Quote: i dont want to put anything in your head,but there were many times my W even went to the point of crying while telling me nothing was going on,and i believed her only to be let down again and again.Im not saying your W is not telling the truth,im just saying down let your guard down all the way.
Deejay, I think buried in yesterday's posts there is my assertion that my guard is indeed still up to a certain extent. Her telling me I can trust her is not enough. Her kinda showing me she can be trusted for a little while is not enough either. It will take longer for trust to become a reality for me. Thanks for the concern.
Quote: but i don't think there is any way i would be back home right now if i hadn't left.

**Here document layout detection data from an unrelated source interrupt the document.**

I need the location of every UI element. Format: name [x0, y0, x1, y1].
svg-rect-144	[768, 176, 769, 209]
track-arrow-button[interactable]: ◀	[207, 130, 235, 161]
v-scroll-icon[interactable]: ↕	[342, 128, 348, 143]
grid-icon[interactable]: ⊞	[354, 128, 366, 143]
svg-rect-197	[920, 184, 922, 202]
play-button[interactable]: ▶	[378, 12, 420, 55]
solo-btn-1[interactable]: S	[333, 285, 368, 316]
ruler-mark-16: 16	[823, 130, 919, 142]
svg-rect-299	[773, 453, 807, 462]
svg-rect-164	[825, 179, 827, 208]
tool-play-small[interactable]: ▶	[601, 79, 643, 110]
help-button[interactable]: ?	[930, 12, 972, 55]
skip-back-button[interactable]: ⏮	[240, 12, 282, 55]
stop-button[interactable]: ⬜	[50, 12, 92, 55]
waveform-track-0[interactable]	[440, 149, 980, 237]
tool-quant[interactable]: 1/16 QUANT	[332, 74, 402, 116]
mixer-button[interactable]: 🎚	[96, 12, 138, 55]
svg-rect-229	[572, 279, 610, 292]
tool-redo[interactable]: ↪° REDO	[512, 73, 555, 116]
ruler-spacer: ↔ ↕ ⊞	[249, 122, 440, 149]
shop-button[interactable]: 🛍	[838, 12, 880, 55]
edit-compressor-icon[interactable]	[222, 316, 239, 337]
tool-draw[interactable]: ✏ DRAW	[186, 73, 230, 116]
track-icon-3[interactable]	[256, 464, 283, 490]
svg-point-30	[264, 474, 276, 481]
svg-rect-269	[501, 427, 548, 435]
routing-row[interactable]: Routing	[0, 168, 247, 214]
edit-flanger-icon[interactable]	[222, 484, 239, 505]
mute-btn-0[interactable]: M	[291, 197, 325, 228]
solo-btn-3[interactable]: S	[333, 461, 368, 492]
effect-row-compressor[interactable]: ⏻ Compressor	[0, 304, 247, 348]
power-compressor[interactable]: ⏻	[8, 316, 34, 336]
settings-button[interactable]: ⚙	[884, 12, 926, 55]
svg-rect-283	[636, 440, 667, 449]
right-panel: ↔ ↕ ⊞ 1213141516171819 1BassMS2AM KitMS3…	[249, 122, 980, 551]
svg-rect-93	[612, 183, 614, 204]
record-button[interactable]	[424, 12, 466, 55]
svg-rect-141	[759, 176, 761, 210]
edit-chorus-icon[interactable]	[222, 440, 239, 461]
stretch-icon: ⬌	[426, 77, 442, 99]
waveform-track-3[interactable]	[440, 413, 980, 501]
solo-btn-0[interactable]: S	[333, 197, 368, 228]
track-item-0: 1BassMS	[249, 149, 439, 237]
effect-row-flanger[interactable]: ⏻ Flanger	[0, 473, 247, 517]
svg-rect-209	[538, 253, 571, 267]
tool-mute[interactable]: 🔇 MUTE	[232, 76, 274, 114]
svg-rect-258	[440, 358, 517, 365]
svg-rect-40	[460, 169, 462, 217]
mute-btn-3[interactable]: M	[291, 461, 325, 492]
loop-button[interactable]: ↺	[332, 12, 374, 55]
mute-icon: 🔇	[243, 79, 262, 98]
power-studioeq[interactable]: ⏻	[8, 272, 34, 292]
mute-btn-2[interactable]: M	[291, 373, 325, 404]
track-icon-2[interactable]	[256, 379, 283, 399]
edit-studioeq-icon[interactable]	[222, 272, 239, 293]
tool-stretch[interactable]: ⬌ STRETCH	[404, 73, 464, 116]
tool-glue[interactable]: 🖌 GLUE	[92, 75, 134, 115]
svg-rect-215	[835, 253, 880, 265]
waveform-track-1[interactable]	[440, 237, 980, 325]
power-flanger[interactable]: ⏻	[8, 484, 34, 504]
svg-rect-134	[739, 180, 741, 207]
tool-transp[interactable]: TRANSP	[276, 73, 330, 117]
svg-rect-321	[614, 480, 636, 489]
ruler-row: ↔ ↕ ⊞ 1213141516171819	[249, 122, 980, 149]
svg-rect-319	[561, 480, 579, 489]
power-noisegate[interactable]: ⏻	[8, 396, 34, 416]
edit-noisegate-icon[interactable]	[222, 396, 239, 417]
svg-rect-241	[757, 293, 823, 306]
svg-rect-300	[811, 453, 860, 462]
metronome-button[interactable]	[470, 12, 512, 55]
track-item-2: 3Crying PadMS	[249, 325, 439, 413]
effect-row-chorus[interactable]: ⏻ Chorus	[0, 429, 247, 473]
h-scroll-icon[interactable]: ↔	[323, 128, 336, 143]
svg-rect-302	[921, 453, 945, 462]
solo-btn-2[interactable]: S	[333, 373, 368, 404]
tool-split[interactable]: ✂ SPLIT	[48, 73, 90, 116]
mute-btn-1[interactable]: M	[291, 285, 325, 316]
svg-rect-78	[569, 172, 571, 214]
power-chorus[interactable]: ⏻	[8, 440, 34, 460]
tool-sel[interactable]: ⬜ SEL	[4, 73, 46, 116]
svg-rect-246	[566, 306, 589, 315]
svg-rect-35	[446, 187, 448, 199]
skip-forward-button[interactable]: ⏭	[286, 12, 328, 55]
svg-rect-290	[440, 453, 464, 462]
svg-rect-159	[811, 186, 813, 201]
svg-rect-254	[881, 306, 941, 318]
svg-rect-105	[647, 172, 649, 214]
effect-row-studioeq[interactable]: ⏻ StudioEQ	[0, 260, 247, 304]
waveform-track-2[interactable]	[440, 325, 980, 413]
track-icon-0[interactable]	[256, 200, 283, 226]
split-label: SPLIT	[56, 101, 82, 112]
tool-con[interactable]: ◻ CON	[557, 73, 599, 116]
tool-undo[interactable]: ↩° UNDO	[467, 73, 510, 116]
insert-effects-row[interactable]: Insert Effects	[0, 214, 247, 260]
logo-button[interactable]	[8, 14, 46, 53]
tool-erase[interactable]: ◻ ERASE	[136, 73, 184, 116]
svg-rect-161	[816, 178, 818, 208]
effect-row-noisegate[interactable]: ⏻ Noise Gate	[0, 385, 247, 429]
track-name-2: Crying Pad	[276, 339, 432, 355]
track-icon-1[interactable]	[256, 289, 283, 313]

We each take out own road in this. For many, staying at home with the WAS, or having them stay with you, is the much harder path to take. I understand that very well. There were MANY times when I would read threads around here where there was actual physical separation and be jealous because at some points in all this, I would have given anything not to have to see her on a daily basis. For me though, I understood that IF I was going to live with her AND try to make this work, I had to fully commit to DB and try as hard as I could to practice it's principles with everything I had. To do otherwise would have almost certainly meant failure on many levels. So, I get what you are saying and would not disagree with you. For many, the separation, while painful as hell, is also the saving grace. Of course, when it's going on it never seems that way but I can assure you, there are just as many drawbacks to living with the WAS as being separated.